Forstliche Exkursion der Klasse Forst 11 nach Sachsen
Die diesjährige Forstliche Fachexkursion Sachsen (10.10-13.10.2011) begann für uns 26 Forstwirtauszubildenden der Klasse Forst 11 und unseren Fachlehrern Herrn Lampa und Herrn Helmboldt
am Montagmorgen mit der Abfahrt vom Treffpunkt SBSZ Ilmenau. Nach einer fünfstündigen Busfahrt erreichten wir gegen 11:30 Uhr die Festung Königstein. Selbstständig und in kleinen Gruppen
hatten wir 2 Stunden Zeit für die Erkundung des ca. 9,5ha großen Festungsplateaus.
Im Anschluss ging es weiter zur Forstlichen Ausbildungsstätte Morgenröthe im Sächsischen Vogtland. Gegen Abend erreichten wir unser Ziel und nahmen unser Quartier im Lehrlingswohnheim.
Gleichzeitig konnten wir erste Kontakte zu unseren Kollegen, den sächsischen Forstwirtauszubildenden, knüpfen.
Nach der ersten Nacht in unserem Quartier startete der Bus um 8:15 Uhr zum Vogtländisch-Böhmischen Mineralienzentrum Schneckenstein in der Nähe der Stadt Muldenhammer.
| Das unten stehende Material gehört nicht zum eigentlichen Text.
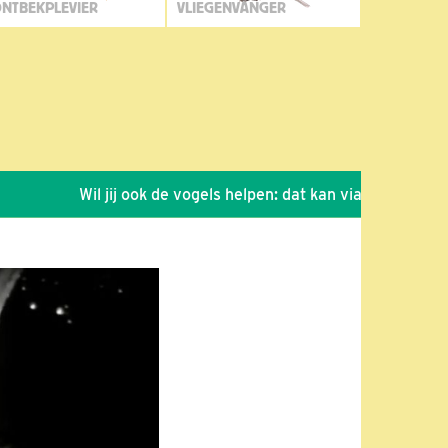
NTBEKPLEVIER
VLIEGENVANGER
Wil jij ook de vogels helpen: dat kan via de link!
*
S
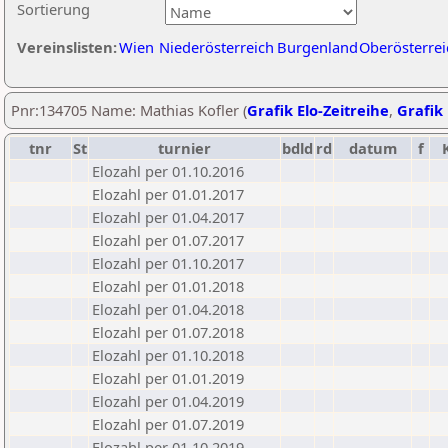
Sortierung
Vereinslisten:
Wien
Niederösterreich
Burgenland
Oberösterrei
Pnr:134705 Name: Mathias Kofler (
Grafik Elo-Zeitreihe
,
Grafik 
tnr
St
turnier
bdld
rd
datum
f
Elozahl per 01.10.2016
Elozahl per 01.01.2017
Elozahl per 01.04.2017
Elozahl per 01.07.2017
Elozahl per 01.10.2017
Elozahl per 01.01.2018
Elozahl per 01.04.2018
Elozahl per 01.07.2018
Elozahl per 01.10.2018
Elozahl per 01.01.2019
Elozahl per 01.04.2019
Elozahl per 01.07.2019
Elozahl per 01.10.2019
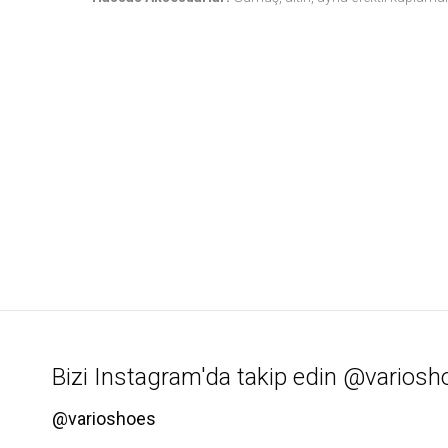
Bizi Instagram'da takip edin @variosh
@varioshoes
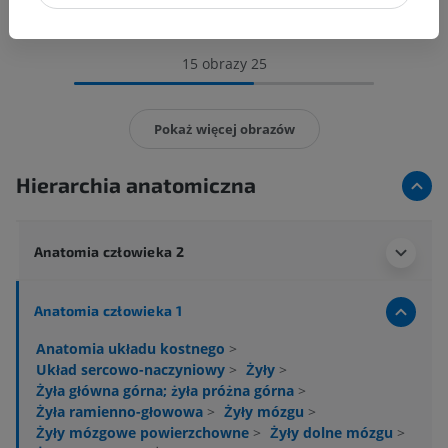
15 obrazy 25
Pokaż więcej obrazów
Hierarchia anatomiczna
Anatomia człowieka 2
Anatomia człowieka 1
Anatomia układu kostnego
>
Układ sercowo-naczyniowy
>
Żyły
>
Żyła główna górna; żyła próżna górna
>
Żyła ramienno-głowowa
>
Żyły mózgu
>
Żyły mózgowe powierzchowne
>
Żyły dolne mózgu
>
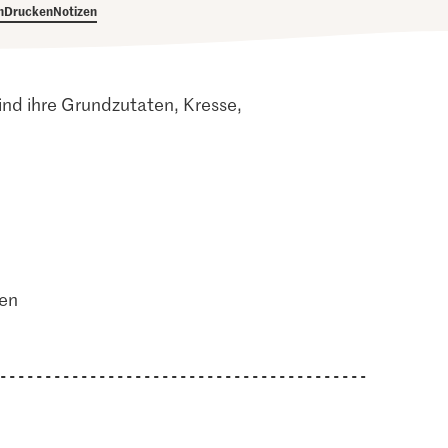
h
Drucken
Notizen
ind ihre Grundzutaten, Kresse,
ten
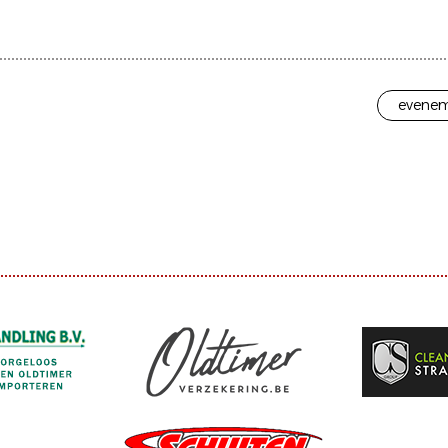
evenem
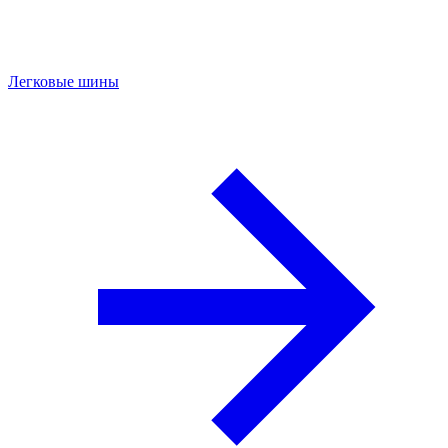
Легковые шины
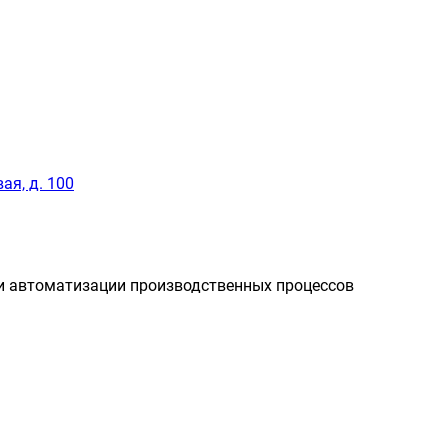
ая, д. 100
и автоматизации производственных процессов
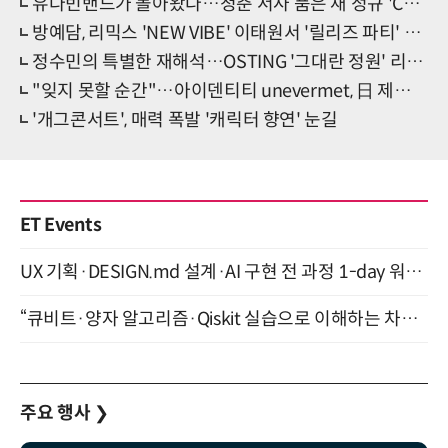
유다빈밴드가 돌아왔다…청춘 서사 품은 새 정규 'CODA'
방예담, 리믹스 'NEW VIBE' 이태원서 '릴리즈 파티' 개최
정수민의 특별한 재해석…OSTING '그대란 정원' 리메이크
"잊지 못할 순간"…아이덴티티 unevermet, 日 제대로 홀렸다
'개그콘서트', 매력 폭발 '캐릭터 향연' 눈길
ET Events
UX 기획·DESIGN.md 설계·AI 구현 전 과정 1-day 워크숍 with Claude Code·Codex 9월 15일 개최
“큐비트·양자 알고리즘·Qiskit 실습으로 이해하는 차세대 컴퓨팅” (8/28)
주요 행사
❯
Das Museum bot ein
breites Spektrum verschiedener Ausstellungsthemen, mit dem Schwerpunkt auf Bergbau und Mineralien.
Im Anschluss besichtigten wir das angegliederte Besucherbergwerk „Grube Tannenberg“. Die Führung verdeutlichte uns den damaligen Bergbaualltag anhand verwendeter Maschinen und abgebauter
Lagerstätten. Der Rundgang durch das Bergwerk ging ca. 1,6 Kilometer und dauerte etwa 1 Stunde.
Die Mittagsverpflegung nahmen wir in unserem Quartier ein und machten uns nach der Pause auf den Weg zur ersten Forstexkursion ins Revier Eibenstock. Der zuständige Revierförster Herr Pommer
unternahm mit uns den Rundgang durch sein Revier, in dem ein besonderer Wert auf die Tanne gelegt wird. Sie soll zusätzlich zur Katastrophen anfälligen Fichte, für mehr Stabilität in den Beständen
sorgen. Mit der Rückfahrt und anschließenden Einnahme eines gemeinsamen Abendbrotes endete der Tag.
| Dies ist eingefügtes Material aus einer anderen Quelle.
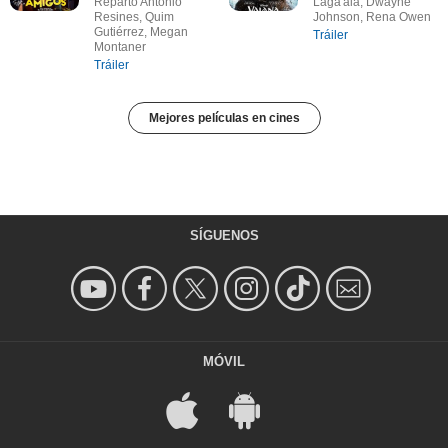
Reparto Antonio
Laga'aia, Dwayne
Resines, Quim
Johnson, Rena Owen
Gutiérrez, Megan
Tráiler
Montaner
Tráiler
Mejores películas en cines
SÍGUENOS
MÓVIL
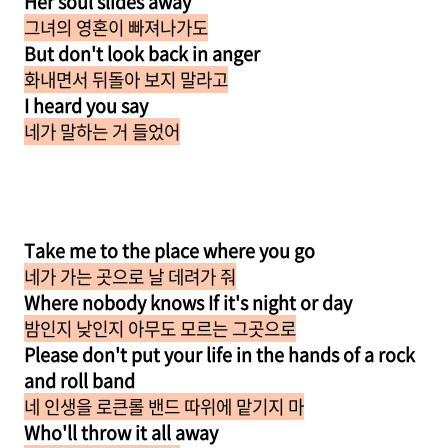
Her soul slides away
그녀의 영혼이 빠져나가도
But don't look back in anger
화내면서 뒤돌아 보지 말라고
I heard you say
네가 말하는 거 들었어
Take me to the place where you go
네가 가는 곳으로 날 데려가 줘
Where nobody knows If it's night or day
밤인지 낮인지 아무도 모르는 그곳으로
Please don't put your life in the hands of a rock
and roll band
네 인생을 로큰롤 밴드 따위에 맡기지 마
Who'll throw it all away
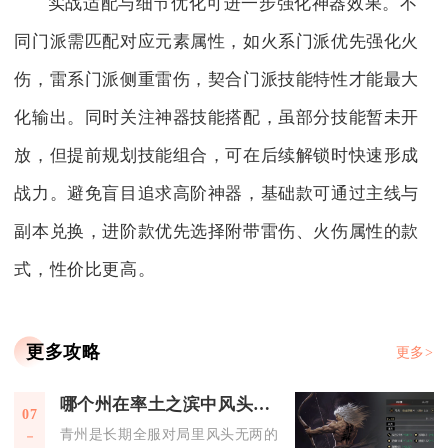
实战适配与细节优化可进一步强化神器效果。不
同门派需匹配对应元素属性，如火系门派优先强化火
伤，雷系门派侧重雷伤，契合门派技能特性才能最大
化输出。同时关注神器技能搭配，虽部分技能暂未开
放，但提前规划技能组合，可在后续解锁时快速形成
战力。避免盲目追求高阶神器，基础款可通过主线与
副本兑换，进阶款优先选择附带雷伤、火伤属性的款
式，性价比更高。
更多攻略
更多>
哪个州在率土之滨中风头无两
07
青州是长期全服对局里风头无两的出生州，无论是赛季前期的发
Am Mittwochmorgen fuhren wir nach dem Frühstück in Richtung Klingenthal. Bei einem Zwischenstopp konnten wir das imposante Bauwerk der Vogtland Arena, der neuen Weltcupschanze, auf uns wirken lassen.
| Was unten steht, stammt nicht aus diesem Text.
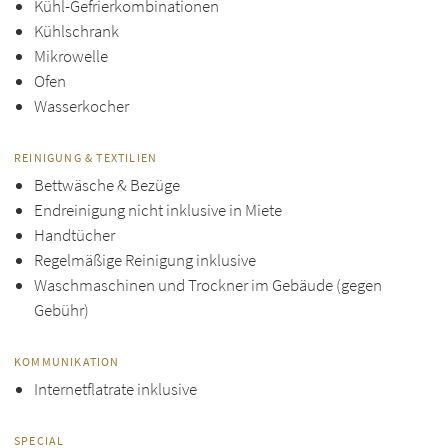
Kühl-Gefrierkombinationen
Kühlschrank
Mikrowelle
Ofen
Wasserkocher
REINIGUNG & TEXTILIEN
Bettwäsche & Bezüge
Endreinigung nicht inklusive in Miete
Handtücher
Regelmäßige Reinigung inklusive
Waschmaschinen und Trockner im Gebäude (gegen
Gebühr)
KOMMUNIKATION
Internetflatrate inklusive
SPECIAL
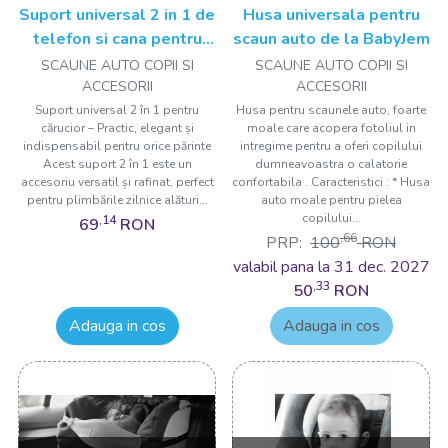
Suport universal 2 in 1 de
Husa universala pentru
telefon si cana pentru
scaun auto de la BabyJem
carucior, BabyJem
SCAUNE AUTO COPII SI
SCAUNE AUTO COPII SI
ACCESORII
ACCESORII
Suport universal 2 în 1 pentru
Husa pentru scaunele auto, foarte
cărucior – Practic, elegant și
moale care acopera fotoliul in
indispensabil pentru orice părinte
intregime pentru a oferi copilului
Acest suport 2 în 1 este un
dumneavoastra o calatorie
accesoriu versatil și rafinat, perfect
confortabila . Caracteristici : * Husa
pentru plimbările zilnice alături...
auto moale pentru pielea
copilului...
,14
69
RON
,66
PRP:
100
RON
valabil pana la 31 dec. 2027
,33
50
RON
Adauga in cos
Adauga in cos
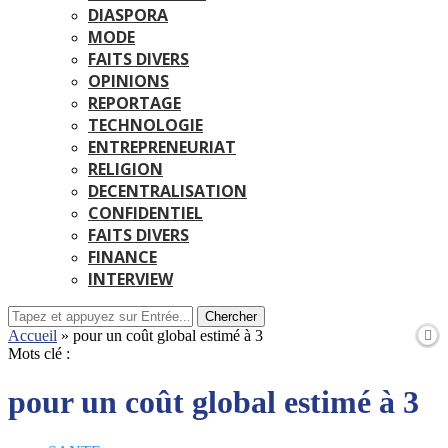
DIASPORA
MODE
FAITS DIVERS
OPINIONS
REPORTAGE
TECHNOLOGIE
ENTREPRENEURIAT
RELIGION
DECENTRALISATION
CONFIDENTIEL
FAITS DIVERS
FINANCE
INTERVIEW
Chercher
Accueil
»
pour un coût global estimé à 3
Mots clé :
pour un coût global estimé à 3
Kurz darauf ging es weiter Richtung Rautenkranz, hier stand die Besichtigung der deutschen Raumfahrtausstellung an. Der geführte Rundgang beleuchtete Vergangenheit, Gegenwart und Zukunft der Raumfahrt
und zeigte zahllose originale Exponate. Nach dem Mittag unternahmen wir im Revier Grünheide eine weitere Forstexkursion. Ein Waldarbeiter, der für die Betreuung der FÖJ`ler (Freiwilliges ökologisches
Jahr) und Öffentlichkeitsarbeit im Revier zuständig ist, stellte das Revier vor. Wie schon im Revier Eibenstock vertraut man auch hier verstärkt auf die Weißtanne. An mehreren Waldorten wurden uns
verschiedenste Varianten der Waldwirtschaft aber auch die Umsetzung ökologischer Projekte, wie der Bachlaufgestaltung, vorgestellt. Und das Revier ist landschaftlich sehr reizvoll, nicht zuletzt
wegen eines hier vorkommenden Hochmoores.
Am letzten der Tag der Fachexkursion stand der Besuch des Forstbotanischen Gartens der TU Dresden in Tharandt an. Während einer zweistündigen Führung durch das Arboretum sahen wir eine erstaunliche
Vielfalt unterschiedlichster heimischer und nichtheimischer Baumarten. Die Führung endete im neu angelegten Forst-Park, der den Artenreichtum nordamerikanischer Wälder wiedergegeben soll.
Weil Tharandt in der Nähe von Dresden liegt, nutzten wir die Gelegenheit für eine kurze Erkundung der Altstadt. Am Abend trafen wir wohlbehalten wieder in Ilmenau ein.
Vielen Dank an unsere Fachlehrer für die gelungene Exkursion, die besonders im forstlichen Bereich, viele bleibende Eindrücke hinterlassen hat.